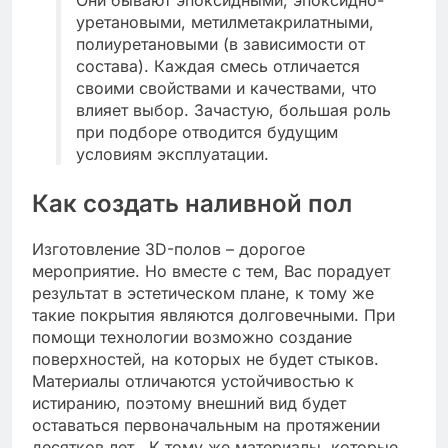
Они бывают эпоксидными, эпоксидно-
уретановыми, метилметакрилатными,
полиуретановыми (в зависимости от
состава). Каждая смесь отличается
своими свойствами и качествами, что
влияет выбор. Зачастую, большая роль
при подборе отводится будущим
условиям эксплуатации.
Как создать наливной пол
Изготовление 3D-полов – дорогое
мероприятие. Но вместе с тем, Вас порадует
результат в эстетическом плане, к тому же
такие покрытия являются долговечными. При
помощи технологии возможно создание
поверхностей, на которых не будет стыков.
Материалы отличаются устойчивостью к
истиранию, поэтому внешний вид будет
оставаться первоначальным на протяжении
десятков лет. К тому же материалы, которые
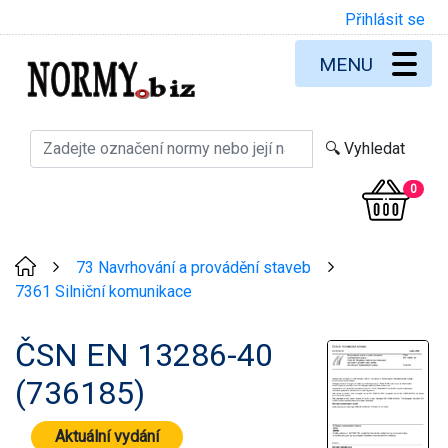
Přihlásit se
MENU
0
73 Navrhování a provádění staveb
>
>
7361 Silniční komunikace
ČSN EN 13286-40
(736185)
Aktuální vydání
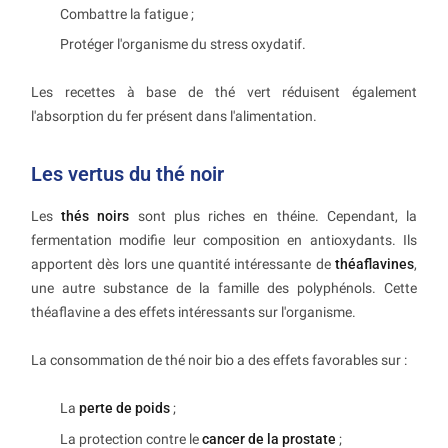
Combattre la fatigue ;
Protéger l'organisme du stress oxydatif.
Les recettes à base de thé vert réduisent également
l'absorption du fer présent dans l'alimentation.
Les vertus du thé noir
Les
thés noirs
sont plus riches en théine. Cependant, la
fermentation modifie leur composition en antioxydants. Ils
apportent dès lors une quantité intéressante de
théaflavines
,
une autre substance de la famille des polyphénols. Cette
théaflavine a des effets intéressants sur l'organisme.
La consommation de thé noir bio a des effets favorables sur :
La
perte de poids
;
La protection contre le
cancer de la prostate
;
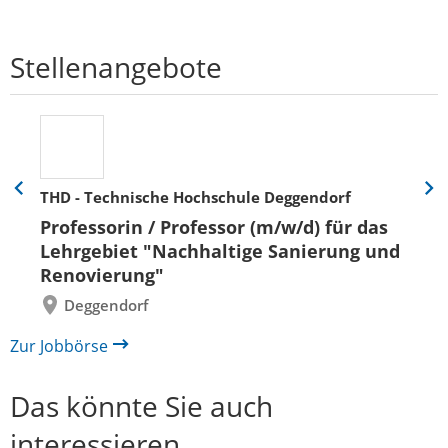
Stellenangebote
THD - Technische Hochschule Deggendorf
Eine
Eine
Folie
Folie
Professorin / Professor (m/w/d) für das
zurück
vor
Lehrgebiet "Nachhaltige Sanierung und
Renovierung"
Deggendorf
Zur Jobbörse
Das könnte Sie auch
interessieren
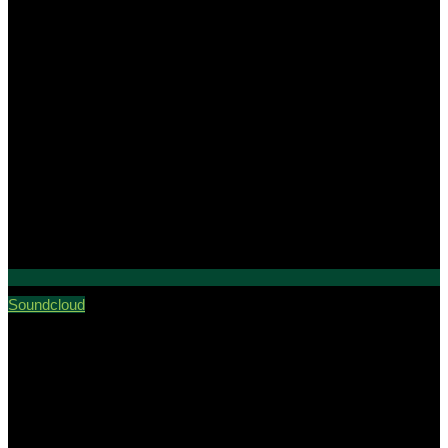
Soundcloud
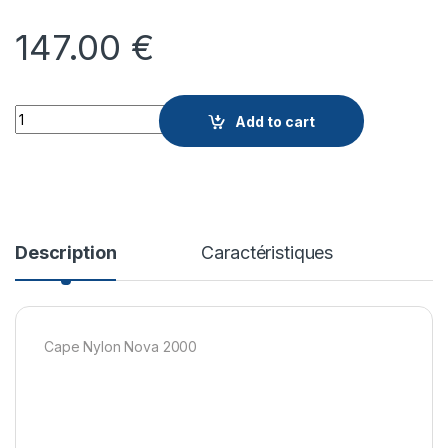
147.00
€
Quantity
Add to cart
Description
Caractéristiques
Cape Nylon Nova 2000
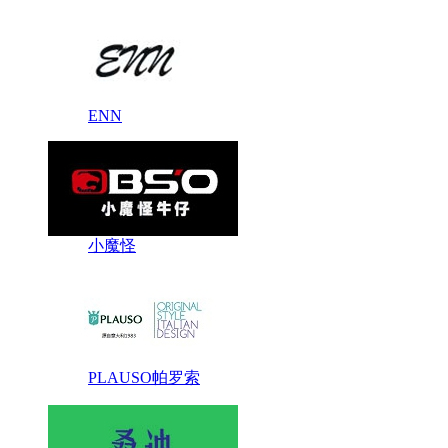
ENN
小魔怪
PLAUSO帕罗索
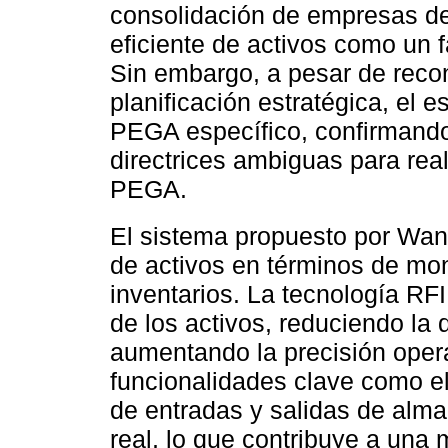
consolidación de empresas des
eficiente de activos como un f
Sin embargo, a pesar de recon
planificación estratégica, el 
PEGA específico, confirmando
directrices ambiguas para rea
PEGA.
El sistema propuesto por Wa
de activos en términos de mo
inventarios. La tecnología RFI
de los activos, reduciendo l
aumentando la precisión opera
funcionalidades clave como el
de entradas y salidas de alma
real, lo que contribuye a una 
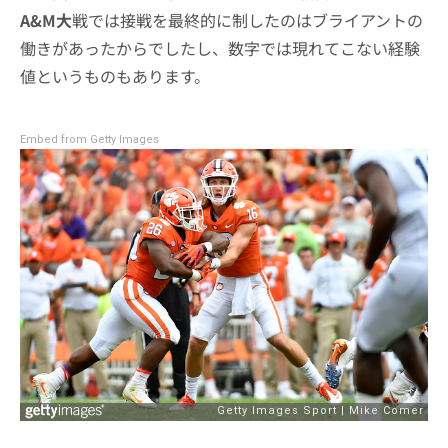
A&M大
戦では接戦を最終的に制したのはブライアントの
働きがあったからでしたし、数字では現れてこない経験
値というものもあります。
Embed from Getty Images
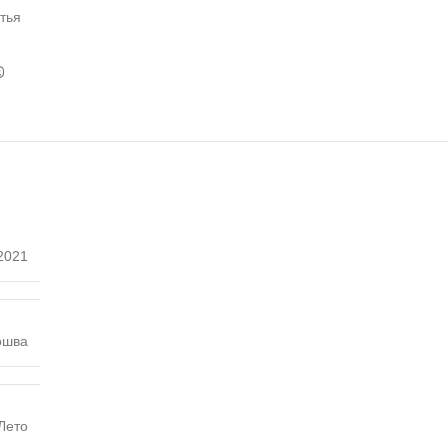
тья
2021
ошва
Лето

........

## TASK BRIEF
Each record above is to be copied out exactly; its pictures are not.

## TASK SOLUTION
Они бывают эпоксидными, эпоксидно-
уретановыми, метилметакрилатными,
полиуретановыми (в зависимости от
состава). Каждая смесь отличается
своими свойствами и качествами, что
влияет выбор. Зачастую, большая роль
при подборе отводится будущим
условиям эксплуатации.
Как создать наливной пол
Изготовление 3D-полов – дорогое
мероприятие. Но вместе с тем, Вас порадует
результат в эстетическом плане, к тому же
такие покрытия являются долговечными. При
помощи технологии возможно создание
поверхностей, на которых не будет стыков.
Материалы отличаются устойчивостью к
истиранию, поэтому внешний вид будет
оставаться первоначальным на протяжении
десятков лет. К тому же материалы, которые
Přihlásit se
MENU
0
73 Navrhování a provádění staveb
>
>
7361 Silniční komunikace
ČSN EN 13286-40
(736185)
Aktuální vydání
Combattre la fatigue ;
Protéger l'organisme du stress oxydatif.
Les recettes à base de thé vert réduisent également
l'absorption du fer présent dans l'alimentation.
Les vertus du thé noir
Les
thés noirs
sont plus riches en théine. Cependant, la
fermentation modifie leur composition en antioxydants. Ils
apportent dès lors une quantité intéressante de
théaflavines
,
une autre substance de la famille des polyphénols. Cette
théaflavine a des effets intéressants sur l'organisme.
La consommation de thé noir bio a des effets favorables sur :
La
perte de poids
;
La protection contre le
cancer de la prostate
;
Stellenangebote
THD - Technische Hochschule Deggendorf
Eine
Eine
Folie
Folie
Professorin / Professor (m/w/d) für das
zurück
vor
Lehrgebiet "Nachhaltige Sanierung und
Renovierung"
Deggendorf
Zur Jobbörse
Das könnte Sie auch
interessieren
Soundcloud
147.00
€
Quantity
Add to cart
Description
Caractéristiques
Cape Nylon Nova 2000
ENN
小魔怪
PLAUSO帕罗索
consolidación de empresas des
eficiente de activos como un f
Sin embargo, a pesar de recon
planificación estratégica, el 
PEGA específico, confirmando
directrices ambiguas para rea
PEGA.
El sistema propuesto por Wa
de activos en términos de mo
inventarios. La tecnología RFI
de los activos, reduciendo l
aumentando la precisión opera
funcionalidades clave como el
de entradas y salidas de alma
real, lo que contribuye a una 
A&M大
戦では接戦を最終的に制したのはブライアントの
働きがあったからでしたし、数字では現れてこない経験
値というものもあります。
Embed from Getty Images
тья
2021
ошва
Лето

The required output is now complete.